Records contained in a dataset
>>>
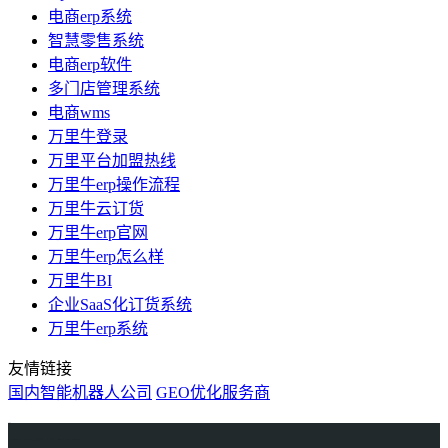
电商erp系统
智慧零售系统
电商erp软件
多门店管理系统
电商wms
万里牛登录
万里平台加盟热线
万里牛erp操作流程
万里牛云订货
万里牛erp官网
万里牛erp怎么样
万里牛BI
企业SaaS化订货系统
万里牛erp系统
友情链接
国内智能机器人公司
GEO优化服务商
万里牛
Learn English in Singapore
物流供应链资讯
生产管理资讯中心
协作机器人资讯
latest biotech and ELN news
Private AI Resource Center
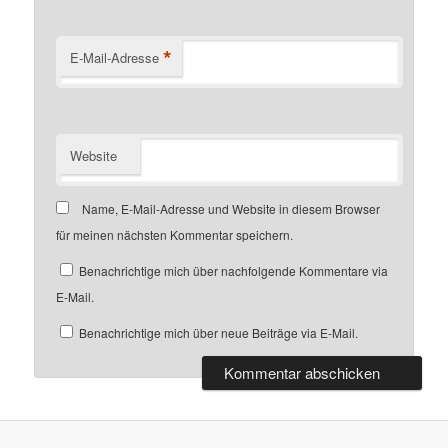
*
E-Mail-Adresse
Website
Name, E-Mail-Adresse und Website in diesem Browser
für meinen nächsten Kommentar speichern.
Benachrichtige mich über nachfolgende Kommentare via
E-Mail.
Benachrichtige mich über neue Beiträge via E-Mail.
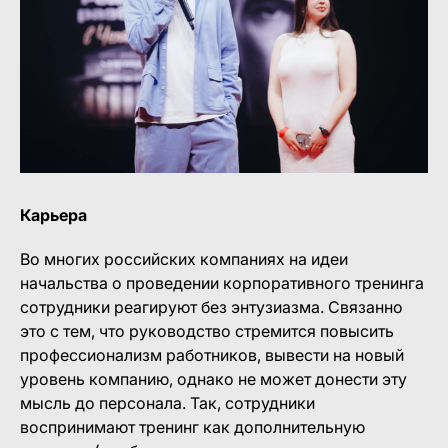
Карьера
Во многих российских компаниях на идеи
начальства о проведении корпоративного тренинга
сотрудники реагируют без энтузиазма. Связанно
это с тем, что руководство стремится повысить
профессионализм работников, вывести на новый
уровень компанию, однако не может донести эту
мысль до персонала. Так, сотрудники
воспринимают тренинг как дополнительную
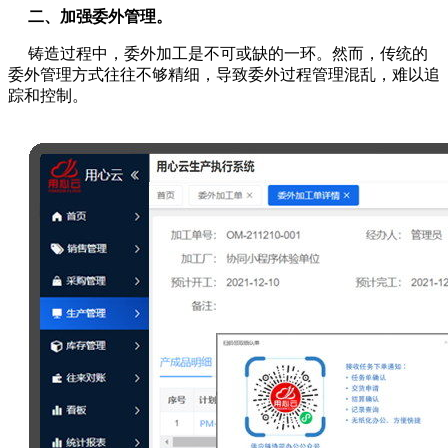
二、加强委外管理。
铸造过程中，委外加工是不可或缺的一环。然而，传统的
委外管理方式往往不够精细，导致委外过程管理混乱，难以追
踪和控制。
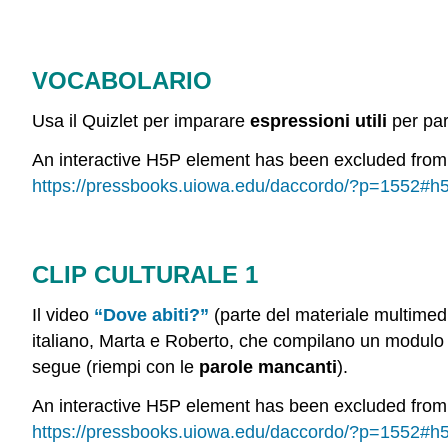
VOCABOLARIO
Usa il Quizlet per imparare
espressioni utili
per par
An interactive H5P element has been excluded from th
https://pressbooks.uiowa.edu/daccordo/?p=1552#h
CLIP CULTURALE 1
Il video
“Dove abiti?”
(parte del materiale multimedia
italiano,
Marta e Roberto, che compilano un modulo di
segue (riempi con le
parole mancanti
).
An interactive H5P element has been excluded from th
https://pressbooks.uiowa.edu/daccordo/?p=1552#h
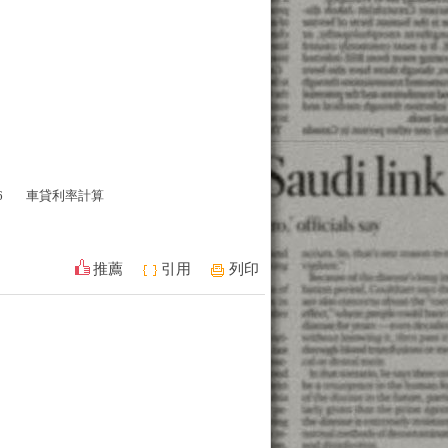
6
車貸利率計算
推薦
引用
列印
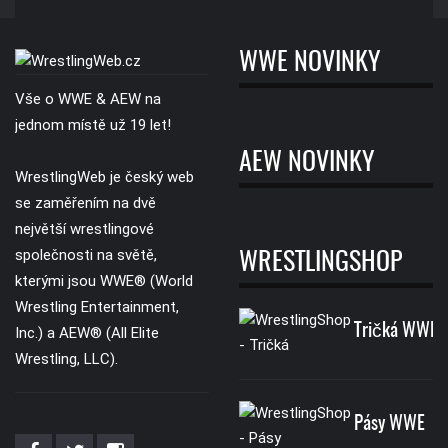
WWE NOVINKY
Vše o WWE & AEW na
jednom místě už 19 let!
AEW NOVINKY
WrestlingWeb je český web
se zaměřením na dvě
největší wrestlingové
společnosti na světě,
WRESTLINGSHOP
kterými jsou WWE® (World
Wrestling Entertainment,
Tričká WWE
Inc.) a AEW® (All Elite
Wrestling, LLC).
Pásy WWE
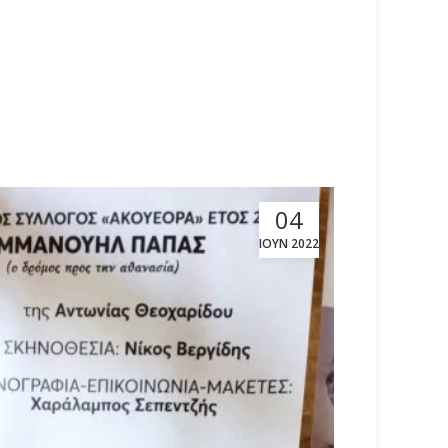
04
ΙΟΎΝ 2022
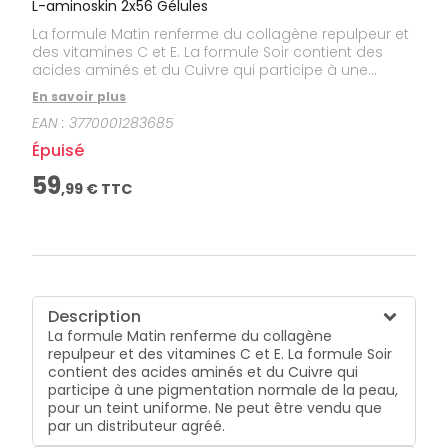
L-aminoskin 2x56 Gélules
La formule Matin renferme du collagène repulpeur et
des vitamines C et E. La formule Soir contient des
acides aminés et du Cuivre qui participe à une
pigmentation normale de la peau, pour un teint
En savoir plus
uniforme. Ne peut être vendu que par un distributeur
EAN :
3770001283685
agréé.
Épuisé
59
,
99
€ TTC
Description
La formule Matin renferme du collagène
repulpeur et des vitamines C et E. La formule Soir
contient des acides aminés et du Cuivre qui
participe à une pigmentation normale de la peau,
pour un teint uniforme. Ne peut être vendu que
par un distributeur agréé.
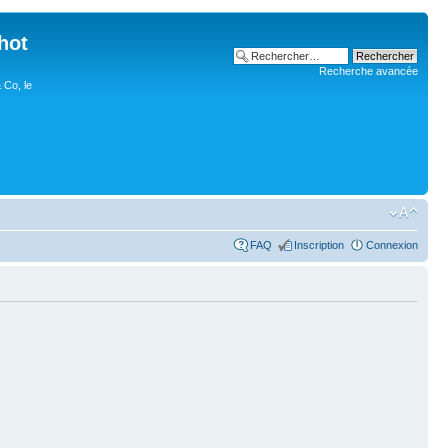
hot
Recherche avancée
 Co, le
FAQ
Inscription
Connexion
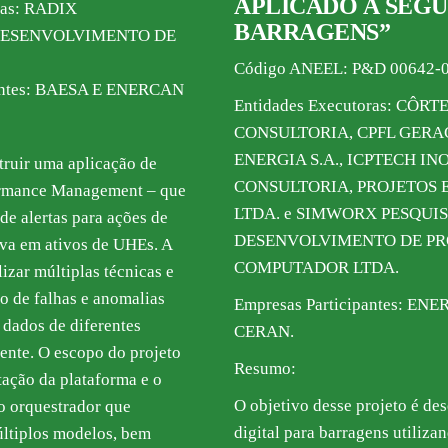
APLICADO À SEGU
ras: RADIX
BARRAGENS”
DESENVOLVIMENTO DE
Código ANEEL: P&D 00642-
pantes: BAESA E ENERCAN
Entidades Executoras: CÔR
CONSULTORIA, CPFL GERAC
ENERGIA S.A., ICPTECH INO
ruir uma aplicação de
CONSULTORIA, PROJETOS 
rmance Management – que
LTDA. e SIMWORX PESQUIS
 de alertas para ações de
DESENVOLVIMENTO DE P
iva em ativos de UHEs. A
COMPUTADOR LTDA.
lizar múltiplas técnicas e
̃o de falhas e anomalias
Empresas Participantes: EN
e dados de diferentes
CERAN.
ente. O escopo do projeto
Resumo:
ação da plataforma e o
O objetivo desse projeto é d
o orquestrador que
digital para barragens utiliza
́ltiplos modelos, bem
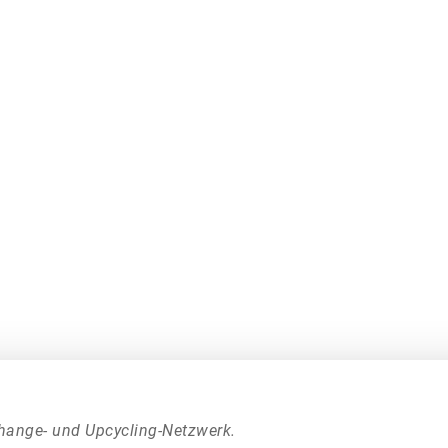
hange- und Upcycling-Netzwerk.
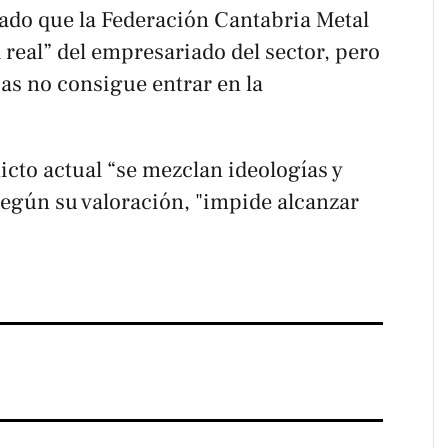
yado que la Federación Cantabria Metal
d real” del empresariado del sector, pero
as no consigue entrar en la
icto actual “se mezclan ideologías y
según su valoración, "impide alcanzar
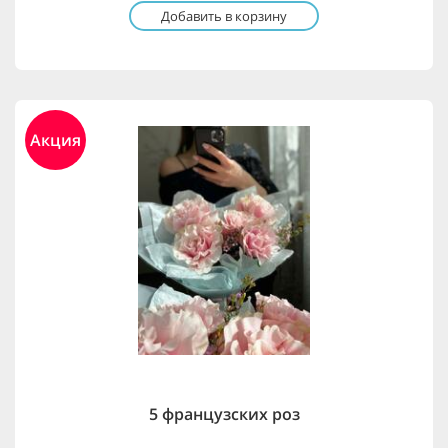
Добавить в корзину
Акция
5 французских роз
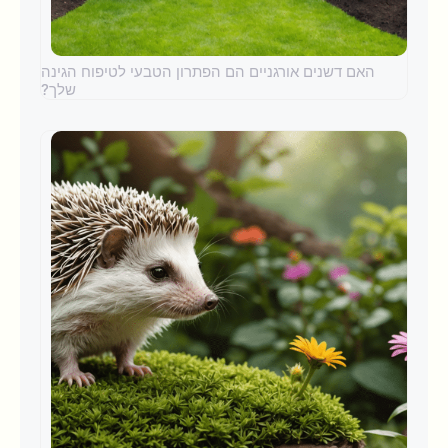
האם דשנים אורגניים הם הפתרון הטבעי לטיפוח הגינה
שלך?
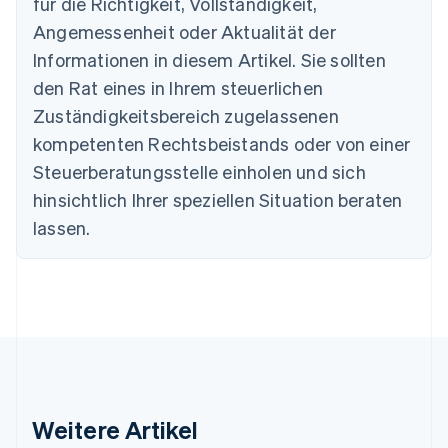
für die Richtigkeit, Vollständigkeit,
English
Angemessenheit oder Aktualität der
Dänemark
Informationen in diesem Artikel. Sie sollten
English
Deutschland
den Rat eines in Ihrem steuerlichen
Deutsch
English
Zuständigkeitsbereich zugelassenen
Estland
English
kompetenten Rechtsbeistands oder von einer
Festlandchina
Steuerberatungsstelle einholen und sich
简体中文
English
Finnland
hinsichtlich Ihrer speziellen Situation beraten
English
Svenska
lassen.
Frankreich
Français
English
Gibraltar
English
Griechenland
English
Indien
English
Irland
Weitere Artikel
English
Italien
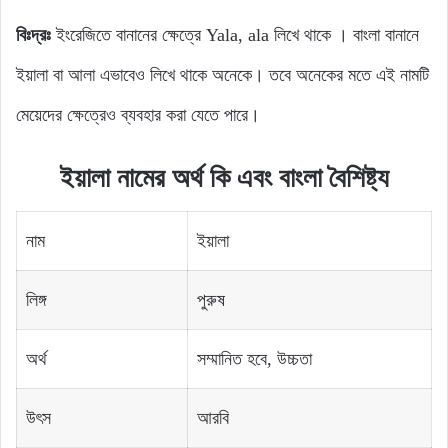
বিঃদ্রঃ
ইংরেজিতে বানানের ক্ষেত্রে Yala, ala লিখে থাকে । বাংলা বানানে
ইয়ালা বা আলা এভাবেও লিখে থাকে অনেকে। তবে অনেকের মতে এই নামটি
মেয়েদের ক্ষেত্রেও ব্যবহার করা যেতে পারে।
ইয়ালা নামের অর্থ কি এবং বাংলা বৈশিষ্ট্য
নাম
ইয়ালা
লিঙ্গ
পুরুষ
অর্থ
সম্মানিত হবে, উচ্চতা
উৎস
আরবি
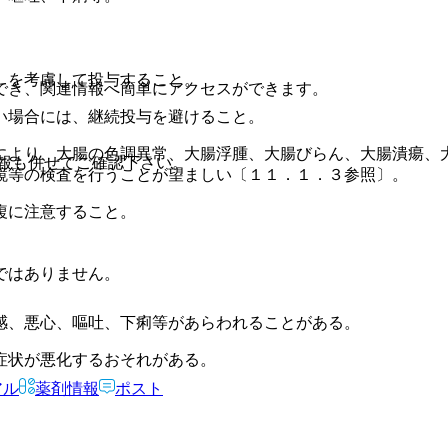
）を考慮して投与すること。
でき、関連情報へ簡単にアクセスができます。
い場合には、継続投与を避けること。
により、大腸の色調異常、大腸浮腫、大腸びらん、大腸潰瘍、
報も併せてご確認下さい。
鏡等の検査を行うことが望ましい〔１１．１．３参照〕。
複に注意すること。
ではありません。
感、悪心、嘔吐、下痢等があらわれることがある。
症状が悪化するおそれがある。
アル
薬剤情報
ポスト
）。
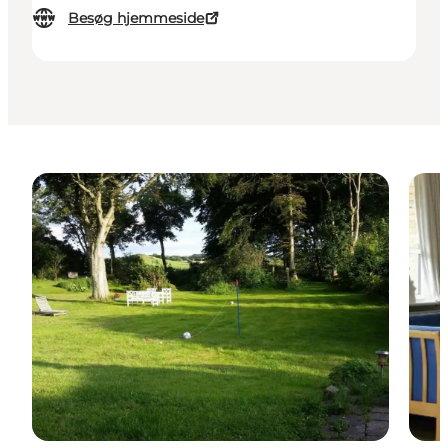
Besøg hjemmeside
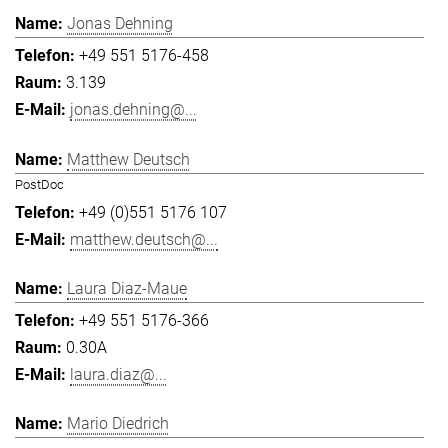
Jonas Dehning
+49 551 5176-458
3.139
jonas.dehning@...
Matthew Deutsch
PostDoc
+49 (0)551 5176 107
matthew.deutsch@...
Laura Diaz-Maue
+49 551 5176-366
0.30A
laura.diaz@...
Mario Diedrich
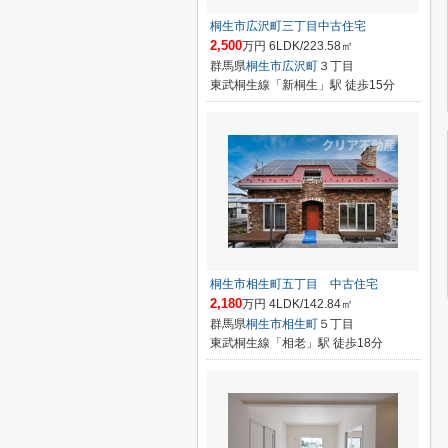
桐生市広沢町三丁目中古住宅
2,500
万円 6LDK/223.58㎡
群馬県
桐生市
広沢町
３丁目
東武桐生線「新桐生」駅 徒歩15分
桐生市相生町五丁目 中古住宅
2,180
万円 4LDK/142.84㎡
群馬県
桐生市
相生町
５丁目
東武桐生線「相老」駅 徒歩18分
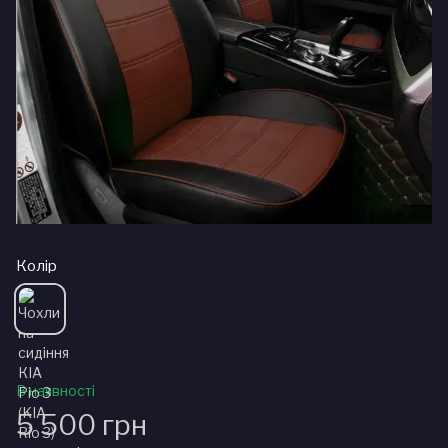
Колір
В наявності
5 500 грн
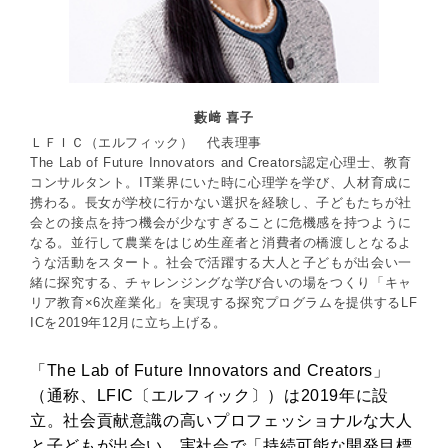
藪﨑 喜子
ＬＦＩＣ（エルフィック） 代表理事
The Lab of Future Innovators and Creators認定心理士、教育
コンサルタント。IT業界にいた時に心理学を学び、人材育成に
携わる。長女が学校に行かない選択を経験し、子どもたちが社
会との接点を持つ機会が少なすぎることに危機感を持つように
なる。並行して農業をはじめ生産者と消費者の橋渡しとなるよ
うな活動をスタート。社会で活躍する大人と子どもが出会い一
緒に探究する、チャレンジングな学び合いの場をつくり「キャ
リア教育×6次産業化」を実現する探究プログラムを提供するLF
ICを2019年12月に立ち上げる。
「The Lab of Future Innovators and Creators」
（通称、LFIC〔エルフィック〕）は2019年に設
立。社会貢献意識の高いプロフェッショナルな大人
と子どもが出会い、実社会で「持続可能な開発目標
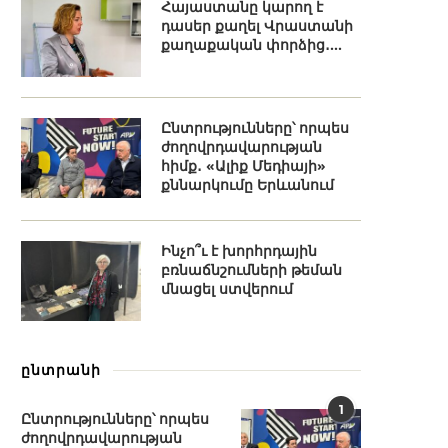
Հայաստանը կարող է
դասեր քաղել Վրաստանի
քաղաքական փորձից․...
Ընտրությունները՝ որպես
ժողովրդավարության
հիմք․ «Ալիք Մեդիայի»
քննարկումը Երևանում
Ինչո՞ւ է խորհրդային
բռնաճնշումների թեման
մնացել ստվերում
ընտրանի
1
Ընտրությունները՝ որպես
ժողովրդավարության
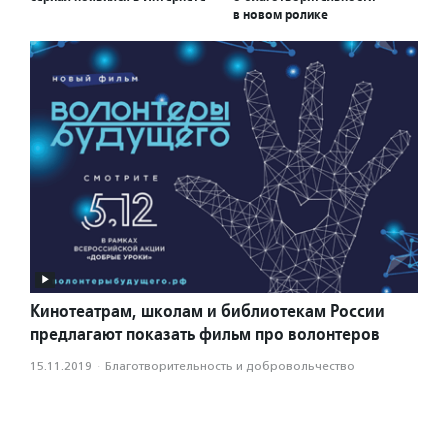
в новом ролике
Кинотеатрам, школам и библиотекам России
предлагают показать фильм про волонтеров
15.11.2019
·
Благотвори­тель­ность и доброволь­чест­во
<<<
### [What you will do]
Once you have read the records above, say how many of their lines contain the word "peut", giving only that figure.

### [Exercise output]
2